#### [What to work on]
Leave the pictures out and restate every line below exactly.

#### [Dataset content]
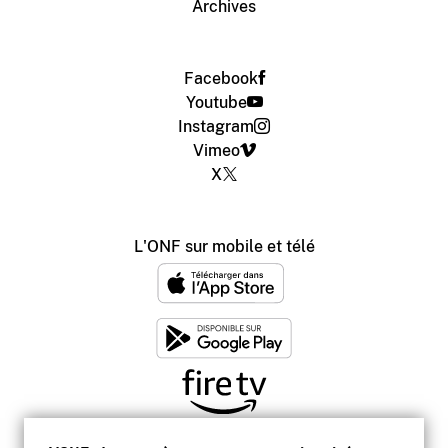
Archives
Facebook
Youtube
Instagram
Vimeo
X
L'ONF sur mobile et télé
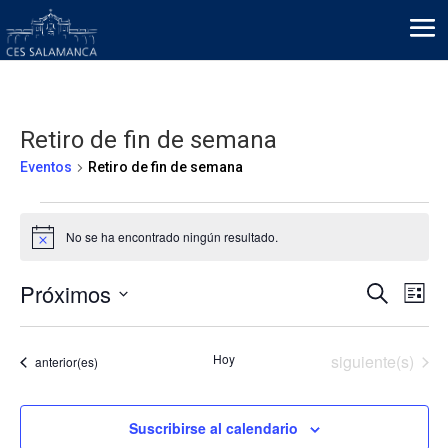
Retiro de fin de semana
Eventos
Retiro de fin de semana
Eventos
No se ha encontrado ningún resultado.
Aviso
Naveg
Na
Próximos
Buscar
Lista
de
de
Selecciona
vis
búsqu
la
de
Eventos
Hoy
siguiente(s)
Eventos
anterior(es)
y
fecha.
Ev
vistas
de
Suscribirse al calendario
Evento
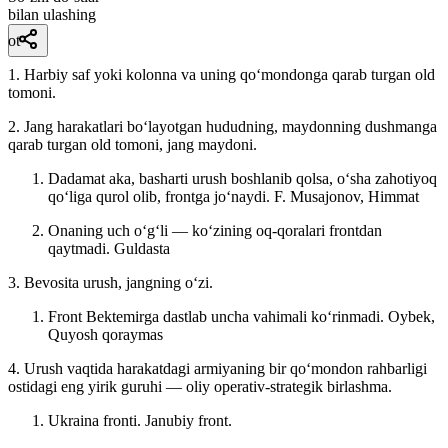
bilan ulashing
ot
1. Harbiy saf yoki kolonna va uning qoʻmondonga qarab turgan old
tomoni.
2. Jang harakatlari boʻlayotgan hududning, maydonning dushmanga
qarab turgan old tomoni, jang maydoni.
Dadamat aka, basharti urush boshlanib qolsa, oʻsha zahotiyoq
qoʻliga qurol olib, frontga joʻnaydi.
F. Musajonov, Himmat
Onaning uch oʻgʻli — koʻzining oq-qoralari frontdan
qaytmadi.
Guldasta
3. Bevosita urush, jangning oʻzi.
Front Bektemirga dastlab uncha vahimali koʻrinmadi.
Oybek,
Quyosh qoraymas
4. Urush vaqtida harakatdagi armiyaning bir qoʻmondon rahbarligi
ostidagi eng yirik guruhi — oliy operativ-strategik birlashma.
Ukraina fronti. Janubiy front.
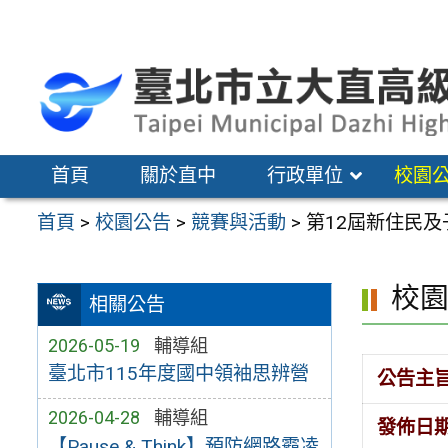
跳
至
主
要
內
容
首頁
關於直中
行政單位
校園
區
首頁
>
校園公告
>
競賽與活動
>
第12屆新住民
校
相關公告
2026-05-19
輔導組
臺北市115年度國中領袖思辨營
公告主
2026-04-28
輔導組
發佈日
【Pause & Think】預防網路霸凌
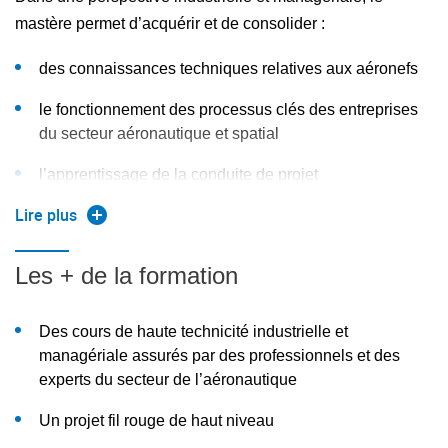
spatial : développement, production, exploitation
mastère permet d’acquérir et de consolider :
des connaissances techniques relatives aux aéronefs
le fonctionnement des processus clés des entreprises
du secteur aéronautique et spatial
l’apprentissage de la conduite de projet
Lire plus
Les + de la formation
Des cours de haute technicité industrielle et
managériale assurés par des professionnels et des
experts du secteur de l’aéronautique
Un projet fil rouge de haut niveau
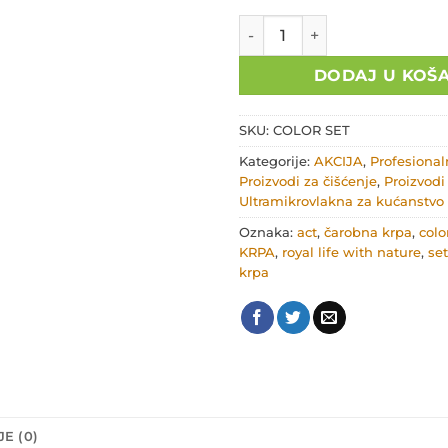
Color set ACT količina
DODAJ U KOŠ
SKU:
COLOR SET
Kategorije:
AKCIJA
,
Profesional
Proizvodi za čišćenje
,
Proizvodi
Ultramikrovlakna za kućanstvo
Oznaka:
act
,
čarobna krpa
,
colo
KRPA
,
royal life with nature
,
set
krpa
E (0)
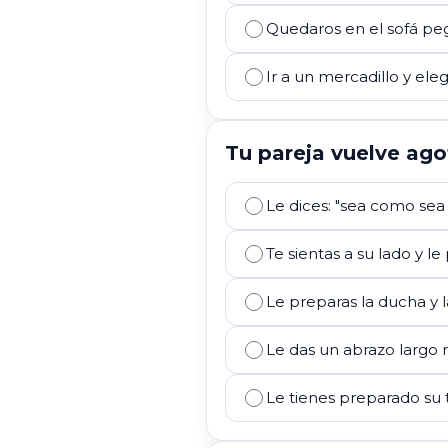
Quedaros en el sofá pe
Ir a un mercadillo y eleg
Tu pareja vuelve ago
Le dices: "sea como sea 
Te sientas a su lado y l
Le preparas la ducha y 
Le das un abrazo largo 
Le tienes preparado su t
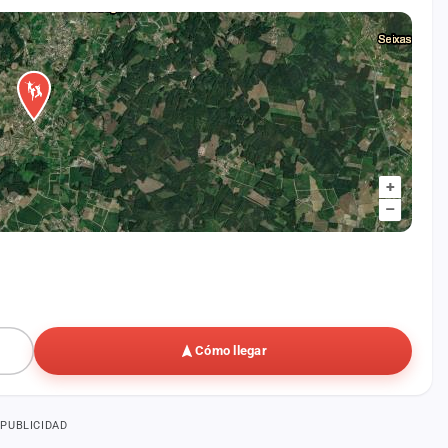
+
–
Cómo llegar
PUBLICIDAD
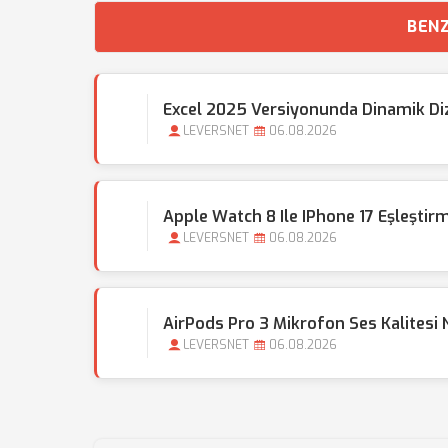
BENZ
Excel 2025 Versiyonunda Dinamik Dizi 
LEVERSNET
06.08.2026
Apple Watch 8 Ile IPhone 17 Eşleştirm
LEVERSNET
06.08.2026
AirPods Pro 3 Mikrofon Ses Kalitesi Na
LEVERSNET
06.08.2026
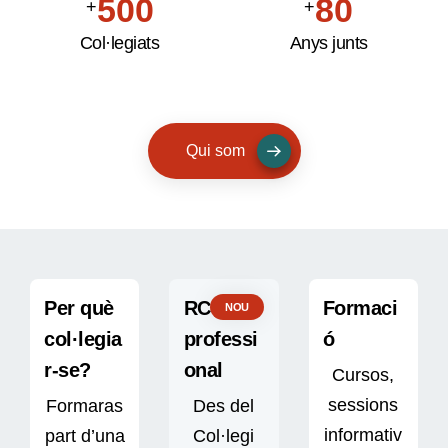
5
0
0
8
0
+
+
6
1
1
9
1
Col·legiats
Anys junts
7
2
2
2
8
3
3
3
9
4
4
4
Qui som
5
5
5
6
6
6
7
7
7
8
8
8
Per què
RC
Formaci
NOU
9
9
9
col·legia
professi
ó
r-se?
onal
Cursos,
sessions
Formaras
Des del
informativ
part d’una
Col·legi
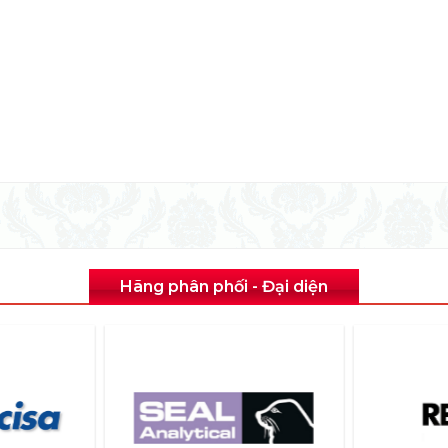
Hãng phân phối - Đại diện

#### [Reply]
Archives
Facebook
Youtube
Instagram
Vimeo
X
L'ONF sur mobile et télé
Retiro de fin de semana
Eventos
Retiro de fin de semana
Eventos
No se ha encontrado ningún resultado.
Aviso
Naveg
Na
Próximos
Buscar
Lista
de
de
Selecciona
vis
búsqu
la
de
Eventos
Hoy
siguiente(s)
Eventos
anterior(es)
y
fecha.
Ev
vistas
de
Suscribirse al calendario
Evento
bilan ulashing
ot
1. Harbiy saf yoki kolonna va uning qoʻmondonga qarab turgan old
tomoni.
2. Jang harakatlari boʻlayotgan hududning, maydonning dushmanga
qarab turgan old tomoni, jang maydoni.
Dadamat aka, basharti urush boshlanib qolsa, oʻsha zahotiyoq
qoʻliga qurol olib, frontga joʻnaydi.
F. Musajonov, Himmat
Onaning uch oʻgʻli — koʻzining oq-qoralari frontdan
qaytmadi.
Guldasta
3. Bevosita urush, jangning oʻzi.
Front Bektemirga dastlab uncha vahimali koʻrinmadi.
Oybek,
Quyosh qoraymas
4. Urush vaqtida harakatdagi armiyaning bir qoʻmondon rahbarligi
ostidagi eng yirik guruhi — oliy operativ-strategik birlashma.
Ukraina fronti. Janubiy front.
跳
至
主
要
內
容
首頁
關於直中
行政單位
校園
區
首頁
>
校園公告
>
競賽與活動
>
第12屆新住民
校
相關公告
2026-05-19
輔導組
臺北市115年度國中領袖思辨營
公告主
2026-04-28
輔導組
發佈日
【Pause & Think】預防網路霸凌
spatial : développement, production, exploitation
mastère permet d’acquérir et de consolider :
des connaissances techniques relatives aux aéronefs
le fonctionnement des processus clés des entreprises
du secteur aéronautique et spatial
l’apprentissage de la conduite de projet
Lire plus
Les + de la formation
Des cours de haute technicité industrielle et
managériale assurés par des professionnels et des
experts du secteur de l’aéronautique
Un projet fil rouge de haut niveau
Color set ACT količina
DODAJ U KOŠ
SKU:
COLOR SET
Kategorije:
AKCIJA
,
Profesional
Proizvodi za čišćenje
,
Proizvodi
Ultramikrovlakna za kućanstvo
Oznaka:
act
,
čarobna krpa
,
colo
KRPA
,
royal life with nature
,
set
krpa
E (0)
Quedaros en el sofá pe
Ir a un mercadillo y eleg
Tu pareja vuelve ago
Le dices: "sea como sea 
Te sientas a su lado y l
Le preparas la ducha y 
Le das un abrazo largo 
Le tienes preparado su t
+
–
Cómo llegar
PUBLICIDAD
BENZ
Excel 2025 Versiyonunda Dinamik Dizi 
LEVERSNET
06.08.2026
Apple Watch 8 Ile IPhone 17 Eşleştirm
LEVERSNET
06.08.2026
AirPods Pro 3 Mikrofon Ses Kalitesi Na
LEVERSNET
06.08.2026
5
0
0
8
0
+
+
6
1
1
9
1
Col·legiats
Anys junts
7
2
2
2
8
3
3
3
9
4
4
4
Qui som
5
5
5
6
6
6
7
7
7
8
8
8
Per què
RC
Formaci
NOU
9
9
9
col·legia
professi
ó
r-se?
onal
Cursos,
sessions
Formaras
Des del
informativ
part d’una
Col·legi
Hãng phân phối - Đại diện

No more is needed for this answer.